SQLite FTS5 table with 7 rows has _fts_docsize table with 9,141 rows
(1.1) By Simon Willison (simonw) on 2020-09-07 16:52:59 edited from 1.0 [source]
I'm seeing a weird issue with some of the SQLite databases that I am using with the FTS5 module.
I have a database with a licenses
table that contains 7 rows: https://github-to-sqlite.dogsheep.net/github/licenses
I created a licenses_fts
table for this using the following SQL:
CREATE VIRTUAL TABLE [licenses_fts] USING FTS5 (
[name],
content=[licenses]
);
That table also has 7 rows: https://github-to-sqlite.dogsheep.net/github/licenses_fts
Somehow the accompanying licenses_fts_docsize
shadow table now has 9,141 rows in it! https://github-to-sqlite.dogsheep.net/github/licenses_fts_docsize
And licenses_fts_data
has 41 rows - should I expect that to have 7 rows? https://github-to-sqlite.dogsheep.net/github/licenses_fts_data
Anyone got any ideas what's going on here? The full database (22MB) can be downloaded from https://github-to-sqlite.dogsheep.net/github.db
I have a hunch that it might be a problem with the triggers. These are the triggers that are updating that FTS table: https://github-to-sqlite.dogsheep.net/github?sql=select+*+from+sqlite_master+where+type+%3D+%27trigger%27+and+tbl_name+%3D+%27licenses%27
type | name | tbl_name | rootpage | sql |
---|---|---|---|---|
trigger | licenses_ai | licenses | 0 | CREATE TRIGGER [licenses_ai] AFTER INSERT ON [licenses] BEGIN INSERT INTO [licenses_fts] (rowid, [name]) VALUES (new.rowid, new.[name]); END |
trigger | licenses_ad | licenses | 0 | CREATE TRIGGER [licenses_ad] AFTER DELETE ON [licenses] BEGIN INSERT INTO [licenses_fts] ([licenses_fts], rowid, [name]) VALUES('delete', old.rowid, old.[name]); END |
trigger | licenses_au | licenses | 0 | CREATE TRIGGER [licenses_au] AFTER UPDATE ON [licenses] BEGIN INSERT INTO [licenses_fts] ([licenses_fts], rowid, [name]) VALUES('delete', old.rowid, old.[name]); INSERT INTO [licenses_fts] (rowid, [name]) VALUES (new.rowid, new.[name]); END |
(2) By Dan Kennedy (dan) on 2020-09-07 17:40:57 in reply to 1.1 [link] [source]

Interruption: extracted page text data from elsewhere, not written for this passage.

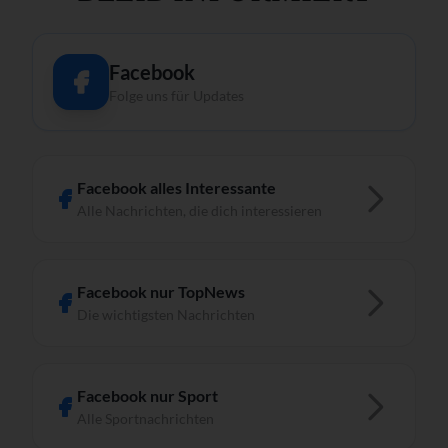
Facebook
Folge uns für Updates
Facebook alles Interessante
Alle Nachrichten, die dich interessieren
Facebook nur TopNews
Die wichtigsten Nachrichten
Facebook nur Sport
Alle Sportnachrichten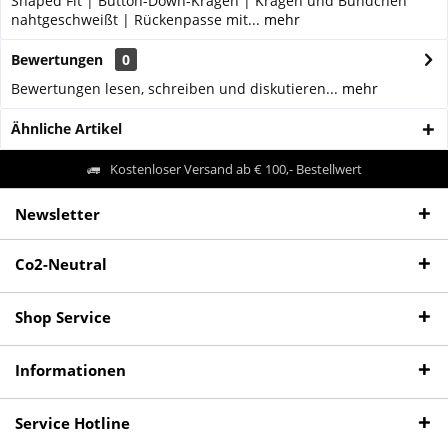
Shaped Fit | Button-Down-Kragen | Kragen und Bündchen
nahtgeschweißt | Rückenpasse mit...
mehr
Bewertungen
0
Bewertungen lesen, schreiben und diskutieren...
mehr
Ähnliche Artikel
Kostenloser Versand ab € 100,- Bestellwert
Newsletter
Co2-Neutral
Shop Service
Informationen
Service Hotline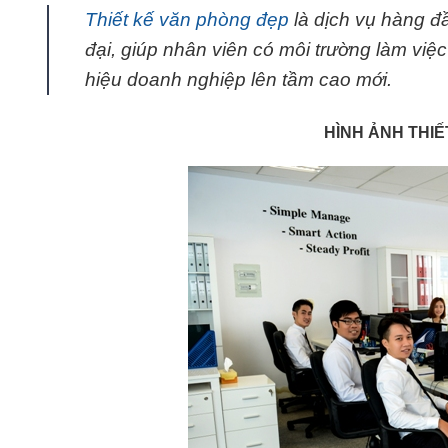
Thiết kế văn phòng đẹp
là dịch vụ hàng đ
đại, giúp nhân viên có môi trường làm vi
hiệu doanh nghiệp lên tầm cao mới.
HÌNH ẢNH THIẾ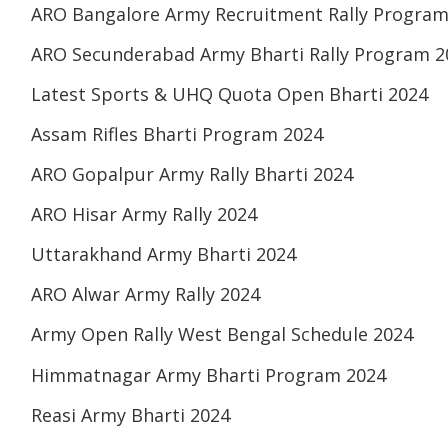
ARO Bangalore Army Recruitment Rally Program
ARO Secunderabad Army Bharti Rally Program 2
Latest Sports & UHQ Quota Open Bharti 2024
Assam Rifles Bharti Program 2024
ARO Gopalpur Army Rally Bharti 2024
ARO Hisar Army Rally 2024
Uttarakhand Army Bharti 2024
ARO Alwar Army Rally 2024
Army Open Rally West Bengal Schedule 2024
Himmatnagar Army Bharti Program 2024
Reasi Army Bharti 2024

The FTS5 data structures are internally consistent and there is no corruption at the database level but, as you say, the "licenses_fts" index does not match the contents of the "licenses" table.

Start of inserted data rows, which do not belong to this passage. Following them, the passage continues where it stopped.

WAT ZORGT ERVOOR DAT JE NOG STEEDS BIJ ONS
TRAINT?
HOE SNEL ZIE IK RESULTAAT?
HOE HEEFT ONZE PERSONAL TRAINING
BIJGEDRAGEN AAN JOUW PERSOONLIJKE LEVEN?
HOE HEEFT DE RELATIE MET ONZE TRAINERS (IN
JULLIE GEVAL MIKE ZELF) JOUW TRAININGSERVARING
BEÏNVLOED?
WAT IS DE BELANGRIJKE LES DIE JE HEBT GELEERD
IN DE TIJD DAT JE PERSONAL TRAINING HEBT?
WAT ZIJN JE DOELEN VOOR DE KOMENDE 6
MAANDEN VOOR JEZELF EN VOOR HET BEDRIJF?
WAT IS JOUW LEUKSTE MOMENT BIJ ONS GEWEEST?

Your triggers look correct to me.
Are you using "REPLACE INTO", or "UPDATE OR REPLACE" on the "licenses" table without having first executed "PRAGMA recursive_triggers = 1"? The docs note that delete triggers will not be fired in this case, which would explain things. Second paragraph under "REPLACE" here:
https://www.sqlite.org/lang_conflict.html
Other than that, could there be any code that writes to "licenses_fts" directly - bypassing "licences" altogether.
Dan.
(3) By Simon Willison (simonw) on 2020-09-07 17:59:14 in reply to 2 [link] [source]

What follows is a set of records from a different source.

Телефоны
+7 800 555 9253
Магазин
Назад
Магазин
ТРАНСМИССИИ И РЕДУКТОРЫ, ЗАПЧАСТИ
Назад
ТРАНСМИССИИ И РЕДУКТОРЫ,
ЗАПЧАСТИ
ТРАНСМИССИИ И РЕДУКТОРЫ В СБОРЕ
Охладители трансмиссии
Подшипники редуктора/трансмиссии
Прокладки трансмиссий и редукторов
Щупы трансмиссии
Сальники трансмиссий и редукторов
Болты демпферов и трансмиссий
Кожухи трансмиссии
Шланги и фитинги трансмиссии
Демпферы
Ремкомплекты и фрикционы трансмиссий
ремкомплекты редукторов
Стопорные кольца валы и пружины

Thanks - that's really useful. I didn't know about recursive_triggers
.
I just noticed that the triggers are operating on rowid
but the license
table has a text primary key, so I'm thinking maybe that could be part of the problem:
CREATE TABLE [licenses] (
[key] TEXT PRIMARY KEY,
[name] TEXT,
[spdx_id] TEXT,
[url] TEXT,
[node_id] TEXT
);
(4) By Simon Willison (simonw) on 2020-09-07 18:22:47 in reply to 3 [link] [source]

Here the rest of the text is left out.